Thursday, December 8, 2011

Powerless


We were without power all day. I noticed it first in the wee hours of the morning, when Scout scuffled into our room because she was cold, and it continued through a dark breakfast huddled around candles with me smiling in thanks that I happened to have made a batch of Gingersnap muffins the day before. I kept thinking it would soon be over, the lights all snapping back on and water running again, as it often does when these outages occur-- planned and somewhat short as they usually are. 

But today was different, a mistake apparently, and so the powerlessness dragged on... into the afternoon, as dishes piled up without a rinse and the laundry waited patiently, the house turning a bit more frigid than normal without the air conditioning units to take the chill off. In the late afternoon, when it appeared there may not be a near and present end, I started to fret a little about all the meat sitting in the now thawing freezer, and the milk and perishables hanging out in an increasingly not so cold refrigerator. The toilets would need flushing soon. We licked the sticky rice residue off Scout's fingers. I found a few more blankets and we cuddled and took turns singing versions of Hark the Herald as we waited for the boys to return home.


And then, just as we all bundled up and left for an evening of dinner out and a shop for warmer coats and shoes, we got a call that the power was finally back on. To do without electricity is a small inconvenience really, and you know that even as you are walking through it, the centuries of people who have lived without power playing through your mind, telling you it shouldn't set you back as much as it does.

Thinking back over it, as little as we accomplished today in the way of cleaning or emails, or preparing food for the family, I am thankful for how little it really ruffled me. Towards the end of the day I was surely starting to wonder if we would have to find temporary shelter in a friends house for no other reason than plumbing purposes, but overall I didn't reach the level of frustration that I can often succumb to. I sat a little more. I read some things that fed and encouraged me. I nearly finished the second in a pair of fingerless gloves. My girl sat on my lap for a whole half an hour... though she tries to do that all day long when she's not running up and down the walls. I watched my three sit and read together in the flickering candlelight, knowing for certain they would all need glasses as a result of it, but cherishing the moment just the same.

And without trying to overdo it, I couldn't help but think of the irony, that as I sat power-less all day long, I had read all through the day of how the powerless are just the kind of people God visits.

"No powerful person dares to approach the manger... for this is where thrones shake, the mighty fall, the prominent perish, because God is with the lowly. Here the rich come to nothing, because God is with the poor and hungry, but the rich and satisfied he sends away empty.
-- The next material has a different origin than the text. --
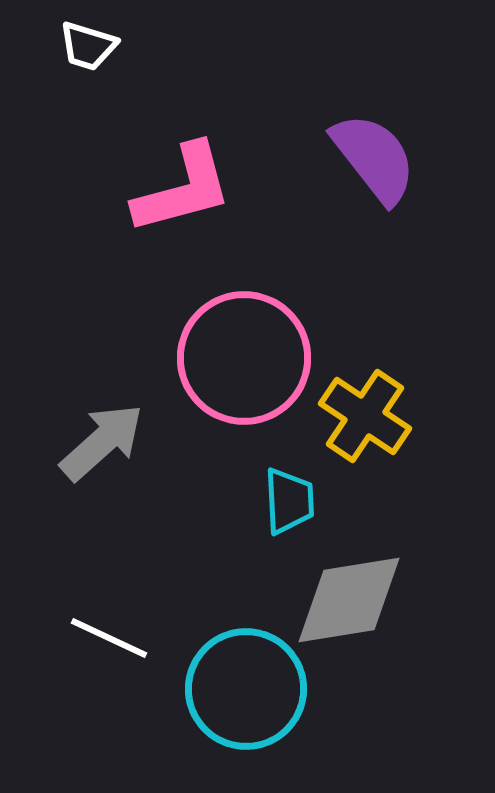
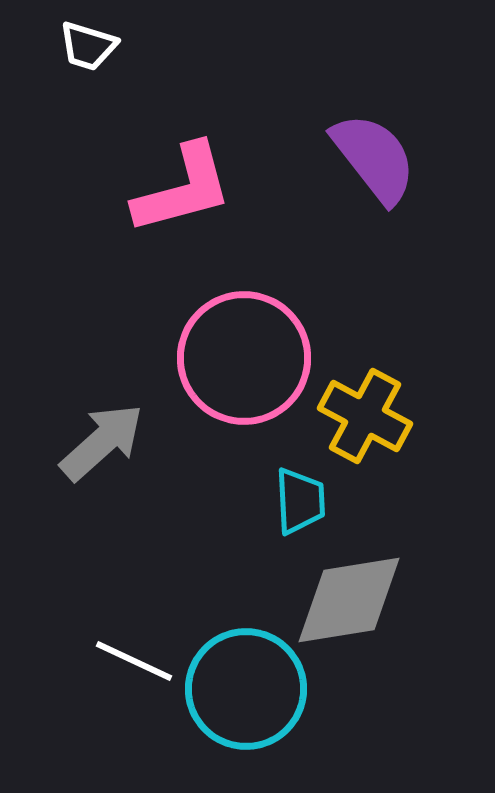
yellow cross: rotated 6 degrees counterclockwise
cyan trapezoid: moved 11 px right
white line: moved 25 px right, 23 px down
Before Mary, the maid, before the manger of Christ, before God in lowliness, the powerful come to naught."

And Mary said,
"My soul magnifies the Lord,
and my spirit rejoices in God my Savior,
for he has looked with favor on the lowliness of his servant...
His mercy is for those who fear him
from generation to generation.
He has shown strength with his arm;
he has scattered the proud int he thoughts of their hearts.
He has brought down the powerful from their thrones,
and lifted up the lowly..."
~Luke 1:46-55

The theme for this second week of Advent is "How Long, O Lord?" which is a move away from the hopeful forward look of last week's "Come, Lord Jesus!" And it is right that we lament, looking at the world around us. 

"Around us we see greed and drivenness. In the news during these days of "peace on earth, good will to all," the ironies abound: war, poverty, violence, political machinations and disease. Our own vulnerabilities and temptations are heightened as well: loneliness, depression, addiction, materialism. So we groan within ourselves, "How long, O Lord, is life going to be like this? Even as we cry out we remember that evil in the world- and in us- merits God's judgment. His coming will bring fearsome but welcome justice [note: a great talk on judgment and our need for it in an appropriate and well thought out manner by Tim Keller can be found here and here]. But also glory, a glory greater than our current suffering. So we lament the darkness in the world, the sin in ourselves and the judgment that will fall. But we do not succumb to despair. Ours is a hopeful lament as we prepare for the glory to be revealed."
~Bobby Gross from Living the Christian Year: Time to Inhabit the Story of God (chapter on Advent: Week Two)

Yes well, that is what I was thinking on today as the literal, physical, and philosophical world around me was going on and on about powerlessness. Now all is back to normal so tomorrow I will bake cookies and bread and write about Santa Claus and Jingle Bells... but not really.